2.1.3.2. La religion
La religion musulmane est souvent citée dans la
littérature comme étant l'un des freins à la scolarisation
des enfants. (CAPELLE, 1990)rapporte qu'au Soudan (actuel Mali) et en
Guinée, pendant la période coloniale, la propagande religieuse
dans les milieux islamisés avait conduit bien des familles à
penser que la fréquentation d'une école coranique rendait
superflu le recours à l'école française. L'école
des Blancs était considérée comme la voie la plus directe
pour aller en enfer ! « La majorité des chefs religieux
estimait que : ce qu'ils (les enfants) apprendront à l'école
les amènera à renier leur foi ; ils deviendront des
mécréants et des vauriens et seront mis au banc de la
société ! » (Chef traditionnel, cité par
(BÂ, 1991). Bien que cette position des érudits musulmans et des
chefs traditionnels ait évolué, des appréhensions
persistent toujours. Au FoutaDjallon, région Nord de la Guinée
les chefs religieux et les notables voient d'un très mauvais oeil un
enseignant qui ne s'acquitte pas de ses prières quotidiennes car il est
susceptible de donner le mauvais exemple.

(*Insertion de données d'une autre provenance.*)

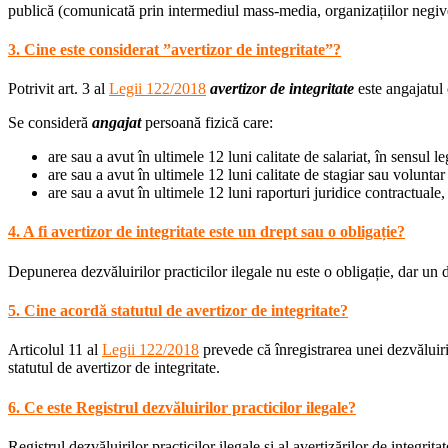
publică (comunicată prin intermediul mass-media, organizațiilor negive
3. Cine este considerat ”avertizor de integritate”?
Potrivit art. 3 al
Legii 122/2018
avertizor de integritate
este angajatul 
Se consideră
angajat
persoană fizică care:
are sau a avut în ultimele 12 luni calitate de salariat, în sensul l
are sau a avut în ultimele 12 luni calitate de stagiar sau voluntar
are sau a avut în ultimele 12 luni raporturi juridice contractuale,
4. A fi avertizor de integritate este un drept sau o obligație?
Depunerea dezvăluirilor practicilor ilegale nu este o obligație, dar un d
5. Cine acordă statutul de avertizor de integritate?
Articolul 11 al
Legii 122/2018
prevede că înregistrarea unei dezvăluiri a
statutul de avertizor de integritate.
6. Ce este Registrul dezvăluirilor practicilor ilegale?
Registrul dezvăluirilor practicilor ilegale și al avertizărilor de integri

Dans le département de Bani au Burkina Faso, fortement
islamisé, les ménages préfèrent envoyer leurs
enfants à l'école coranique, car pour eux
« l'école classique est sans valeur » ; et
« les enfants de la communauté qui sont allés à
l'école classique n'ont jamais été
récupérés par la religion musulmane. De tels
précédents font que nous ne sommes plus prêts à
assister au reniement de la communauté par nos enfants »
(extraits d'entretiens, (YARO, 1995).
Dans le département de Baya au Mali où
l'influence de l'islam, bien que relativement récente, est grandissante,
les familles se détournent de plus en plus de l'école formelle au
profit des medersas et des écoles coraniques (GERARD, 1997) cité
par (PILON & YARO, 2001). Ces auteurs affirment que si «
l'engouement pour l'école coranique et l'école franco-arabe
peut être considéré, dans certains cas, comme `une
stratégie de substitution ou d'évitement' de l'école
formelle, compte tenu des limites et contraintes qu'elle présente
(coût des études, conditions de scolarisation, etc.),
l'explication de cette `réorientation de la demande d'éducation'
se trouverait davantage dans l'islam, tel qu'il est pensé et
pratiqué et dans l'enseignement musulman lui-même »
(idem., p27).
(ALI & al, 1998) cités par (KOBIANE J. F., 2002)
expliquent aussi la sous scolarisation de certains arrondissements du Niger par
le facteur religieux. HYDE cité par (PILON & YARO, 2001)pour sa part
écrit que : « l'école occidentale est
considérée dans ces localités comme une menace aussi bien
pour les valeurs de l'islam que pour celles de l'ethnie Haoussa et à ces
titre affecte davantage les femmes ».
Mais les résultats des entretiens
réalisés par (ALI & al, 1998)cités par (KOBIANE J. F.,
2002) dans l'arrondissement de Bouza au Niger tendent à relativiser ce
conflit entre l'école formelle et l'islam. L'intérêt pour
l'école coranique répondrait davantage à une
nécessité d'intégrer l'enfant dans sa communauté,
car elle ne s'inscrit pas dans une logique d'opposition à l'école
traditionnelle formelle. Ce rôle négatif de l'islam dans la
scolarisation constatée en Afrique subsaharienne est d'autant plus
à relativiser que pour (ROBERTSON & BERGER, 1986)cités par
(KOBIANE J. F., 2002) l'islam ne devrait pas être tenu pour seul
responsable des faibles taux de scolarisation féminine en Afrique. Pour
preuve, ils citent le cas du Soudan où le Nord musulman présente
des taux de scolarisation significativement plus élevés que le
sud christianisé et traditionnel.
Même s'il est évident que c'est dans les
régions et les communautés islamisées d'Afrique
subsaharienne que les taux de scolarisations les plus bas sont
enregistrés, rien n'indique que ceux qui refusent de scolariser leurs
enfants puisent leurs arguments dans l'islam.